Притомившись топтать землю, она признала в себе ещё одну особенность: не избыть ей века своего до той поры, покуда носит она в себе замкнутой великую тайну. Вот тогда-то древняя Онега взяла и натопила жарко баню, выпарилась в ней, как душа того просила, обрядилась во всё смертное, легла на лавку и попросила остаться возле себя одного лишь Матвея. Ему-то она и поведала сокровенное. А поведавши, померла…

– С той поры и взялся я нашу речку обживать, по омутам-заводям упражняться, – признался Матвей сыну, когда лежали они на сеновале. – Хотелось мне к воде привыкнуть настолько, чтобы до самого дна пронырнуть Живое бучало. Мне и теперь хочется верить, что не погасла навовсе Онегина звезда! Вот и прикидываю – ни она ли ворочается в провале: пытается воротиться в небо? Не упомню, сколько раз кидался я в омут, только достичь его предела так мне и не довелось. Не получился, выходит, из меня тот самый ныряльщик, который способен дать звезде подмогу. На одно теперь уповаю: может, из тебя получится…

Высказал Матвей такую надежду, обнял своего любимца, и скоро они засопели в два носа на весь вольготный сеновал…

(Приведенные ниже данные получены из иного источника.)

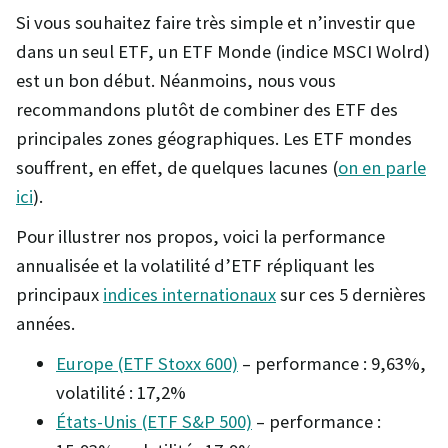
Si vous souhaitez faire très simple et n’investir que
dans un seul ETF, un ETF Monde (indice MSCI Wolrd)
est un bon début. Néanmoins, nous vous
recommandons plutôt de combiner des ETF des
principales zones géographiques. Les ETF mondes
souffrent, en effet, de quelques lacunes (
on en parle
ici
).
Pour illustrer nos propos, voici la performance
annualisée et la volatilité d’ETF répliquant les
principaux
indices internationaux
sur ces 5 dernières
années.
Europe (ETF Stoxx 600)
– performance : 9,63%,
volatilité : 17,2%
États-Unis (ETF S&P 500)
– performance :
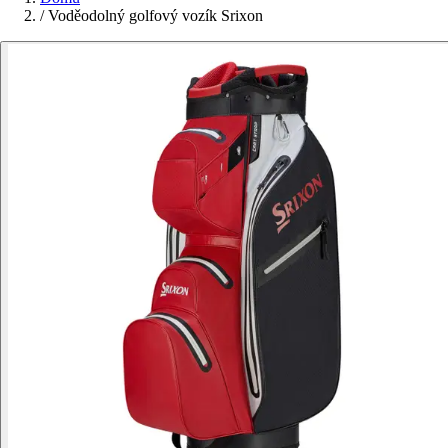
/
Voděodolný golfový vozík Srixon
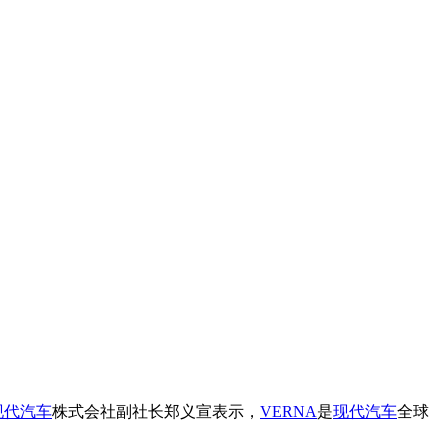
现代汽车
株式会社副社长郑义宣表示，
VERNA
是
现代汽车
全球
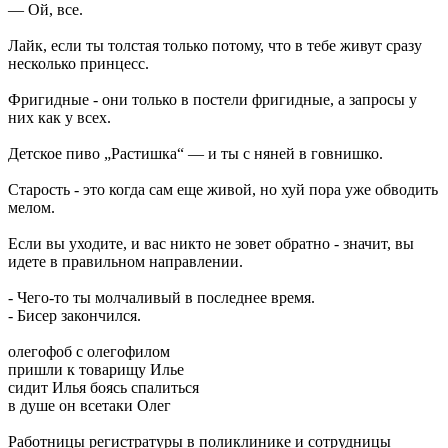
— Ой, все.
Лайк, если ты толстая только потому, что в тебе живут сразу
несколько принцесс.
Фригидные - они только в постели фригидные, а запросы у
них как у всех.
Детское пиво „Растишка“ — и ты с няней в говнишко.
Старость - это когда сам еще живой, но хуй пора уже обводить
мелом.
Если вы уходите, и вас никто не зовет обратно - значит, вы
идете в правильном направлении.
- Чего-то ты молчаливый в последнее время.
- Бисер закончился.
олегофоб с олегофилом
пришли к товарищу Илье
сидит Илья боясь спалиться
в душе он всетаки Олег
Работницы регистратуры в поликлинике и сотрудницы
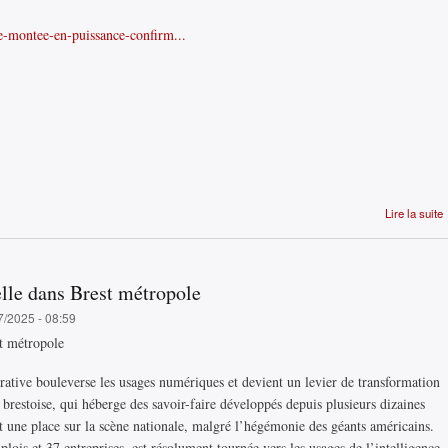
ne-montee-en-puissance-confirm...
Lire la suite
ielle dans Brest métropole
7/2025 - 08:59
st métropole
ative bouleverse les usages numériques et devient un levier de transformation
brestoise, qui héberge des savoir-faire développés depuis plusieurs dizaines
it une place sur la scène nationale, malgré l’hégémonie des géants américains.
lois et 37 entreprises, est résolument tournée vers les usages de l’intelligence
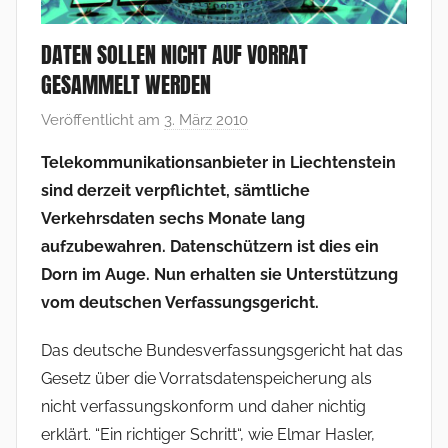
DATEN SOLLEN NICHT AUF VORRAT
GESAMMELT WERDEN
Veröffentlicht am
3. März 2010
v
o
Telekommunikationsanbieter in Liechtenstein
n
sind derzeit verpflichtet, sämtliche
F
Verkehrsdaten sechs Monate lang
r
aufzubewahren. Datenschützern ist dies ein
a
Dorn im Auge. Nun erhalten sie Unterstützung
n
vom deutschen Verfassungsgericht.
k
V
Das deutsche Bundesverfassungsgericht hat das
o
Gesetz über die Vorratsdatenspeicherung als
l
nicht verfassungskonform und daher nichtig
l
m
erklärt. “Ein richtiger Schritt“, wie Elmar Hasler,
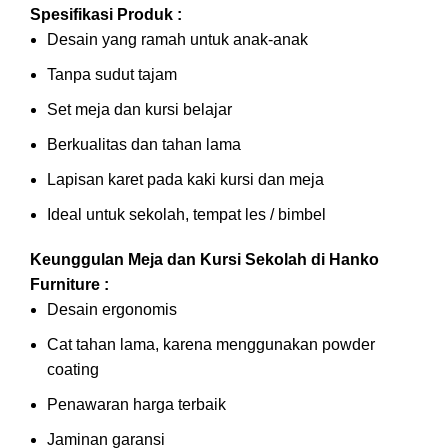
Spesifikasi Produk :
Desain yang ramah untuk anak-anak
Tanpa sudut tajam
Set meja dan kursi belajar
Berkualitas dan tahan lama
Lapisan karet pada kaki kursi dan meja
Ideal untuk sekolah, tempat les / bimbel
Keunggulan Meja dan Kursi Sekolah di Hanko
Furniture :
Desain ergonomis
Cat tahan lama, karena menggunakan powder
coating
Penawaran harga terbaik
Jaminan garansi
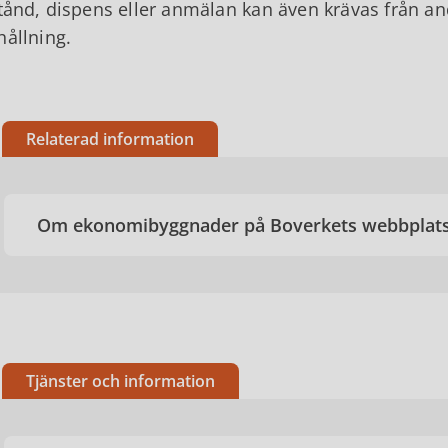
stånd, dispens eller anmälan kan även krävas från a
hållning.
Relaterad information
Om ekonomibyggnader på Boverkets webbplat
Tjänster och information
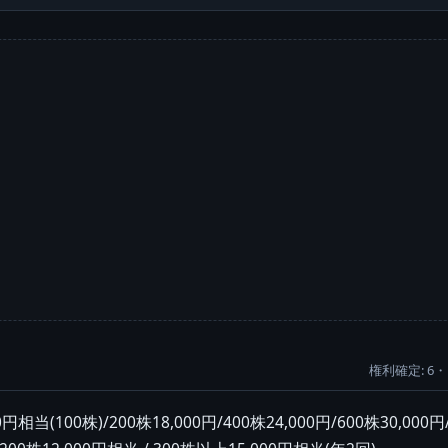
権利確定: 6・
(100株)/200株18,000円/400株24,000円/600株30,00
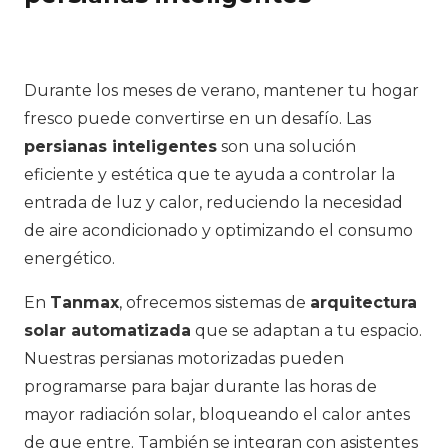
Durante los meses de verano, mantener tu hogar
fresco puede convertirse en un desafío. Las
persianas inteligentes
son una solución
eficiente y estética que te ayuda a controlar la
entrada de luz y calor, reduciendo la necesidad
de aire acondicionado y optimizando el consumo
energético.
En
Tanmax
, ofrecemos sistemas de
arquitectura
solar automatizada
que se adaptan a tu espacio.
Nuestras persianas motorizadas pueden
programarse para bajar durante las horas de
mayor radiación solar, bloqueando el calor antes
de que entre. También se integran con asistentes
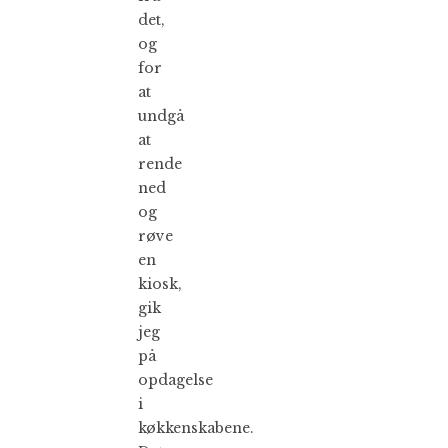
det,
og
for
at
undgå
at
rende
ned
og
røve
en
kiosk,
gik
jeg
på
opdagelse
i
køkkenskabene.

Утром Илья распахнул глаза оттого, что мать тормошила да спрашивала его:

– Куда отец подевался, не знаешь?

Только за полдень, когда уже вся деревня полыхнула тревогой, бабку Лупашиху вдруг осенило. Вспомнила она, догадалась наконец:

– Так ведь то ж Матвей нонешней ночью да перед самым рассветом Полкана моего булыгой угостил…

И закрутилась старая меж людей – каждому взялась подносить по худому слову.

– Подхватилась я темнотой от собачьего визга. Ни скотина ли, думаю, чья шалавая в огород мой заперлась да кобеля рогом поддела? Выбегла я глянуть. Присмотрелась. Вижу – чей-то мужик берегом Полуденки в сторону омута ушагивает. Идёт и на звезды широко-о так крестится – ну, точно, как перед смертью! Так до Живого бучала прямиком и подался. Теперь-то вот я вспомнила, что левой рукою он точно так же помахивал, как Матвей Резвун. Ночью-то его махание мне было ни к чему, а теперь понятно…

От Лупашихиного понимания Резвуниху пришлось водою отливать. Сёстры ж Илькины в шесть голосов так реванули, что парнишка в конопли кинулся. Забился он в те зеленя, да и пробыл в них, сгорая душой, чуть ли не до новой ночи.

На закате Илька понял – не потуши он в себе слезою душевного пожара, пламя может охватить его голову, испепелить разум.

Однако мальчишке показалось больно стыдным ощутить на своих глазах мокрень, оттого он и припустил к реке, оттого и бросился в её глубину, где дал волю невидимым в воде слезам.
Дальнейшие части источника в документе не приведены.